Blitz
Blitz is streaming on Apple TV+ at the time of writing. Rated PG-13. Common Sense says 13+
STORY: D+
A choppy, episodic style undercuts the story’s power.
The film does a great job showing how the horrors of war affect the “folks back home.” However, too often we’re yanked out of the story and plunged into a flashback. These scenes are likely meant to add emotional context and poignancy. Instead, they sap the struggling narrative’s momentum.
PEOPLE: D+
The actors create caricatures instead of characters.
You can feel the performance in every performance. The actors play to the audience’s idea of what it must have been like to live in 1940s London, instead of transforming themselves into human beings living through the horrors of the Blitzkrieg.

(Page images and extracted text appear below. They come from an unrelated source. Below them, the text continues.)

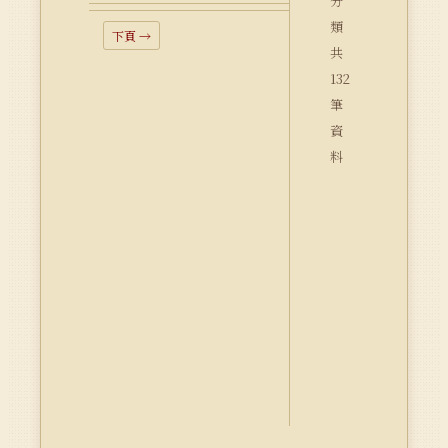
分
類
下頁 →
共
132
筆
資
料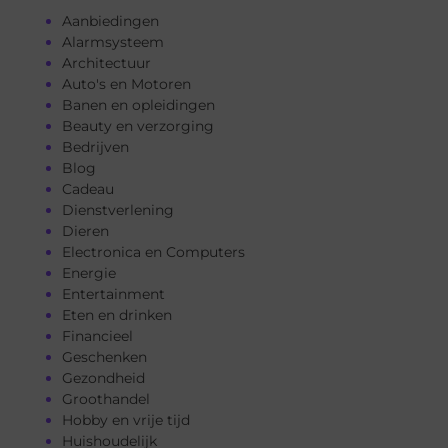
Aanbiedingen
Alarmsysteem
Architectuur
Auto's en Motoren
Banen en opleidingen
Beauty en verzorging
Bedrijven
Blog
Cadeau
Dienstverlening
Dieren
Electronica en Computers
Energie
Entertainment
Eten en drinken
Financieel
Geschenken
Gezondheid
Groothandel
Hobby en vrije tijd
Huishoudelijk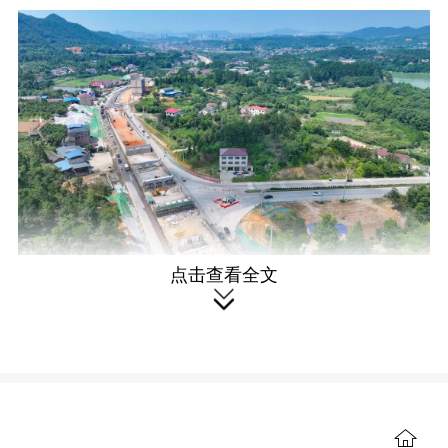
点击查看全文
354国道项目 浏阳日报摄

仲夏的浏阳河畔，354国道金口至冷
井项目施工现场机械轰鸣。作为区域交
通主干道延伸线，这条公路不仅是工程


That choice adds an extra layer of artificiality, further distancing us from experiencing what it was like living through this nightmare.
FILM NERD STUFF: C+
The visuals are stunning, but the soundtrack distracts us more than it moves us.
The soundtrack often swoops in like an enormous neon arrow, pointing out the emotion the film wants us to feel.

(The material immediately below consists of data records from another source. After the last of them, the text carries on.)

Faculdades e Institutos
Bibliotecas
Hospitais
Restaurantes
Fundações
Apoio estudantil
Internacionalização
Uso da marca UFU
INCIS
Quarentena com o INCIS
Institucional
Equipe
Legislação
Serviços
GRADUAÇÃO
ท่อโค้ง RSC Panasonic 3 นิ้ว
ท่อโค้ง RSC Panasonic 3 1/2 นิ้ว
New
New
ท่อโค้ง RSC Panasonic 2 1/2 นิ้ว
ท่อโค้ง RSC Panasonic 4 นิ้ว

Perhaps the filmmakers don’t trust us to make our own decisions about how we’re supposed to feel. Or maybe the film doesn’t trust itself, sensing that the other departments haven’t done enough to tell a moving story. Either way, the obtrusive soundtrack diminishes the film’s power.
ONE BIG LESSON: D
Family must stay together, no matter what.
Blitz is the story of a boy and mother trying to find each other despite dangerous and overwhelming odds.
What makes the movie so frustrating is that nearly every event and moment seems to be arguing that they shouldn’t. It feels like someone telling me I shouldn’t smoke while they happily puff away and blow smoke in my face.
That dissonance left me confused and unsure what to think about what I just experienced.
FINAL COMMENTS:
I’ve been excited for this movie since the second I first heard of it. I am shocked that a top tier dream team such as Steve McQueen and Saoirse Ronan don’t deliver.
Blitz yearns to be an epic, emotional survival story of a family battling for its survival at the horrific intersection of war and racism. The plot is moving and important. The issue is that the storytelling doesn’t do it justice.
The film does possess some admirable aspects. The cinematography is excellent, as is young Elliott Heffernan. The flood scene is extraordinary. But too many of its filmmaking choices weaken the film’s resonance instead of amplifying it.